View the first listing’s comments.
reviews_by_listing$all_comments[1]
Observations? What are some problems that we might run into with bag-of-words?
Natural Language Processing slides
Now, we are ready to construct the Bag-of-Words with Airbnb reviews for the prediction task.
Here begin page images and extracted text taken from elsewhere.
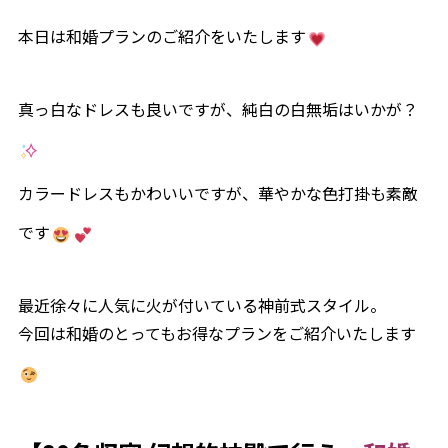
パーティレポート
本日は和婚プランのご紹介をいたします
施設案内
真っ白なドレスも良いですが、純白の白無垢はいかが？
Chapel
グレイスコート・チャーチ
MOA
Banquet
嘉（Yorokobi）の間
ブルームガーデン
カラードレスもかわいいですが、華やかな色打掛も素敵
シャンティ
Bona（ボナ）
です
GENNU（ジェンヌ）
アクセス
最近徐々に人気に火が付いている神前式スタイル。
今回は和婚のとってもお得なプランをご紹介いたします
よくあるご質問
式をされるお客様へ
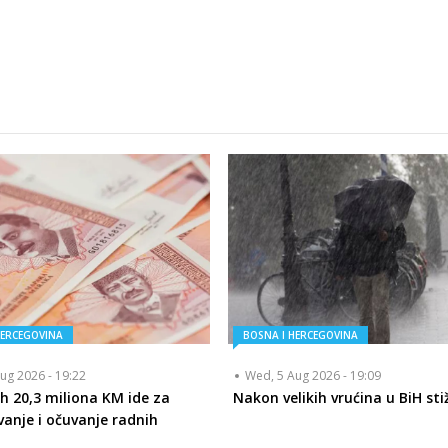
HERCEGOVINA
BOSNA I HERCEGOVINA
ug 2026 - 19:22
Wed, 5 Aug 2026 - 19:09
h 20,3 miliona KM ide za
Nakon velikih vrućina u BiH sti
vanje i očuvanje radnih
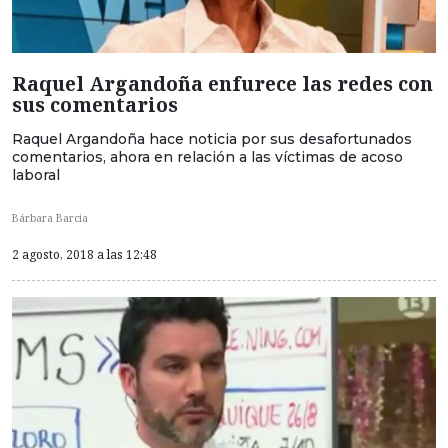
Raquel Argandoña enfurece las redes con
sus comentarios
Raquel Argandoña hace noticia por sus desafortunados
comentarios, ahora en relación a las víctimas de acoso
laboral
Bárbara Barcia
2 agosto, 2018 a las 12:48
The following step-by-step procedure for building the Bag-of-Words is adapted from MIT EdX - Analytics Edge, Lecture 8.
Step 0: Install and load two packages for pre-processing:
# install.packages("tm")
library(tm)
# install.packages("SnowballC")
library(SnowballC)
Step 1: Convert reviewer comments to a corpus, automatically processing escape characters like “\n”.
Step 2: Change all the text to lower case, and convert to “PlainTextDocument” (required after to_lower function).
Step 3: Remove all punctuation.
Step 4: Remove stop words (this step may take a minute).
Step 5: Stem our document.
corpus = Corpus(VectorSource(reviews_by_listing$all_comments)) %>%
tm_map(tolower) %>%
tm_map(PlainTextDocument) %>%
tm_map(removePunctuation) %>%
tm_map(removeWords, stopwords("english")) %>%
tm_map(stemDocument)
# Take a look
strwrap(corpus[[1]])[1:3]
## [1] "friend help conveni locat locat great right next green t stop mani"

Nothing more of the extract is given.